In the records, find each line where "TaeguTec" occurs, and copy it.

--- Dataset content Enclosed Below ---

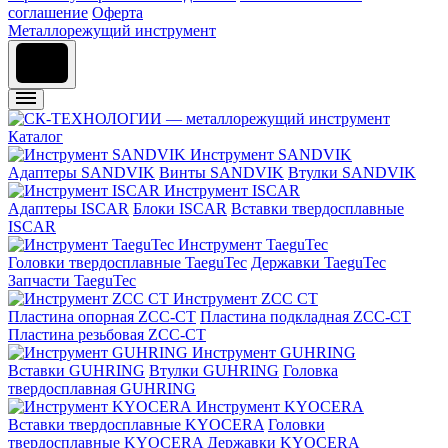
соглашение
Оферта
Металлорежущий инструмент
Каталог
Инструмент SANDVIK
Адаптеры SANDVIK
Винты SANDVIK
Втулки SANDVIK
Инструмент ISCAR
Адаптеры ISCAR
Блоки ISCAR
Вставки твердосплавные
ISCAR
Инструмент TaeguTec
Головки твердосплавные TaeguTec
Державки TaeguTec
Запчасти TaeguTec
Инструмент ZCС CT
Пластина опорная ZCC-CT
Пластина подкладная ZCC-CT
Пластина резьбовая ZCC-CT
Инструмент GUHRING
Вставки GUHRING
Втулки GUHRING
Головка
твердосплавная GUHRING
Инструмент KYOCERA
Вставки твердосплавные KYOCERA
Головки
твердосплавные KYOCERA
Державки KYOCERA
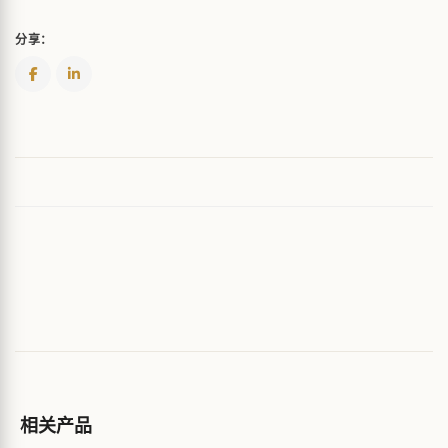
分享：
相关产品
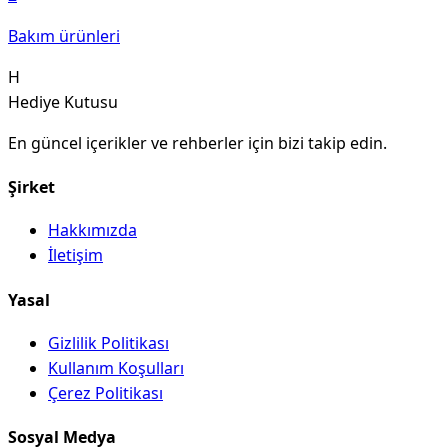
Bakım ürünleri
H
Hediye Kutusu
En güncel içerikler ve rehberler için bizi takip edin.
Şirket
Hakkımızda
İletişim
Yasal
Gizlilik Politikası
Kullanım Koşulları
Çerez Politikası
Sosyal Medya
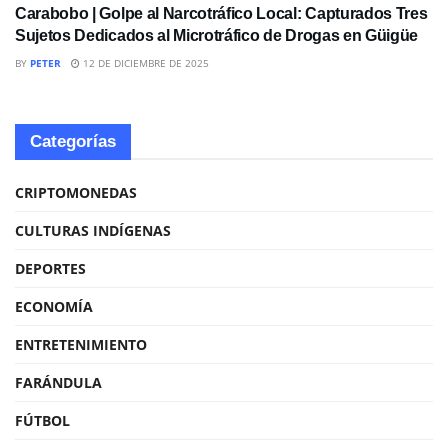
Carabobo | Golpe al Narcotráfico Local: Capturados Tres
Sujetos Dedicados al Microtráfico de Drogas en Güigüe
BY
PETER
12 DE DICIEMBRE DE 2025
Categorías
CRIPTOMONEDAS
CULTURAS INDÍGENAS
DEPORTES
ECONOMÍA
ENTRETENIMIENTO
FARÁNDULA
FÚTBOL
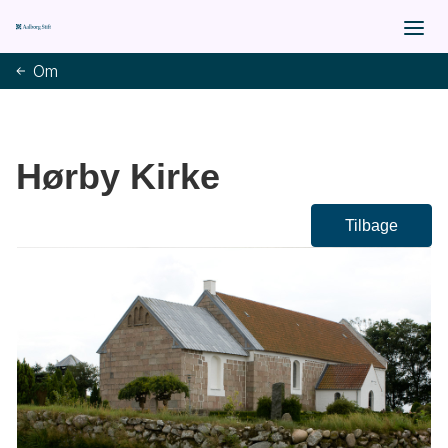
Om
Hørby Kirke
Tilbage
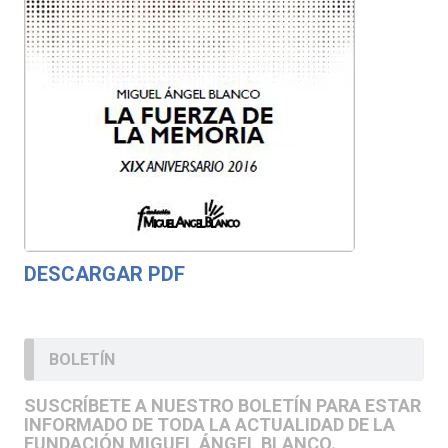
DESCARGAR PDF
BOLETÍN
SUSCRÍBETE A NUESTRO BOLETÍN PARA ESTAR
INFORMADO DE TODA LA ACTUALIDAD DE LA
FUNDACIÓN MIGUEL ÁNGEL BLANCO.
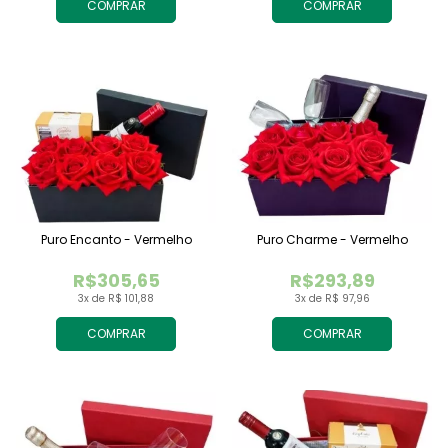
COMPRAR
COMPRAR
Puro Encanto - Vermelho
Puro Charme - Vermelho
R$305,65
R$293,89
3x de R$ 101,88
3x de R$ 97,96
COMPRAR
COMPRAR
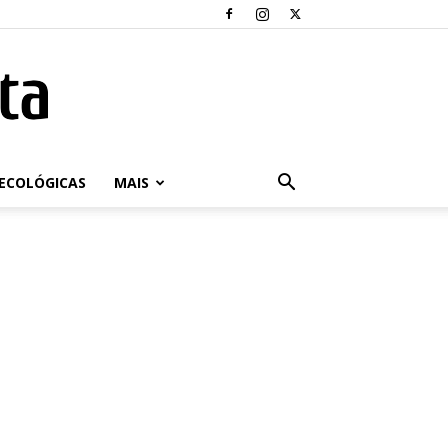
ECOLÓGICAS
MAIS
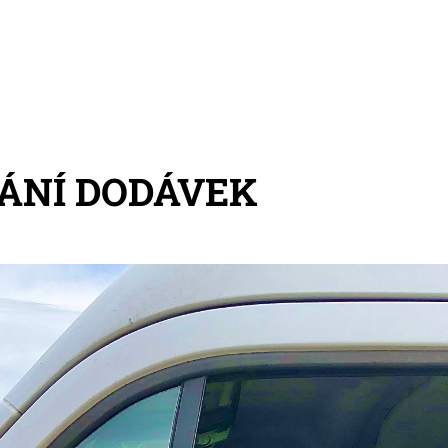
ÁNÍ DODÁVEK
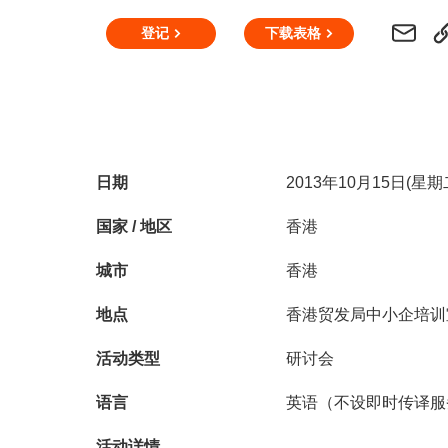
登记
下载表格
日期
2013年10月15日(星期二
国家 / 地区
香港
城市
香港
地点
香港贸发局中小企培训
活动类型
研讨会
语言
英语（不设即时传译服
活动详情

--- End of Enclosed Dataset content ---
--- Dataset content Enclosed Below ---

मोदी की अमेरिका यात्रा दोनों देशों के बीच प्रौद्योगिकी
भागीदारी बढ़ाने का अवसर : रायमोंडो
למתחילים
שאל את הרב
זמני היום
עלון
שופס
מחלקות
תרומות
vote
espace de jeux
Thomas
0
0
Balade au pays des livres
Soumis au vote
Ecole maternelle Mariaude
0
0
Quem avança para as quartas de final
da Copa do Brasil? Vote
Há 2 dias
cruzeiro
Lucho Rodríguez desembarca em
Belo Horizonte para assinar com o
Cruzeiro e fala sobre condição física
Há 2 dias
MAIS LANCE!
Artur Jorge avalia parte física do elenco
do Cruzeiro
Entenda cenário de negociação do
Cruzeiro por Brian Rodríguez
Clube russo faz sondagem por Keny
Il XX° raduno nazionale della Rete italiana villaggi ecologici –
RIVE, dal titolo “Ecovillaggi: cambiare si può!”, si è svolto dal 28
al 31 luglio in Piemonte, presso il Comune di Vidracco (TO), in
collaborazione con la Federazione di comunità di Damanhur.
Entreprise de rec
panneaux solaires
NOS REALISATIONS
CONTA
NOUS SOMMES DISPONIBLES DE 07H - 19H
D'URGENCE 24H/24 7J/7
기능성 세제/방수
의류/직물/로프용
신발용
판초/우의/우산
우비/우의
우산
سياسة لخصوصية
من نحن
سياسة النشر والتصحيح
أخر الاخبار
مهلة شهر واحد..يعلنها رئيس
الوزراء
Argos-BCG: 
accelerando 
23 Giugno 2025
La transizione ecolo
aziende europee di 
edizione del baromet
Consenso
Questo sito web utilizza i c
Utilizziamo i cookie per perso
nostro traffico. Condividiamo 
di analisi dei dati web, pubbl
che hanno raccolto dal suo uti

--- End of Enclosed Dataset content ---

- [Response to the task]
Инструмент TaeguTec
Головки твердосплавные TaeguTec
Державки TaeguTec
Запчасти TaeguTec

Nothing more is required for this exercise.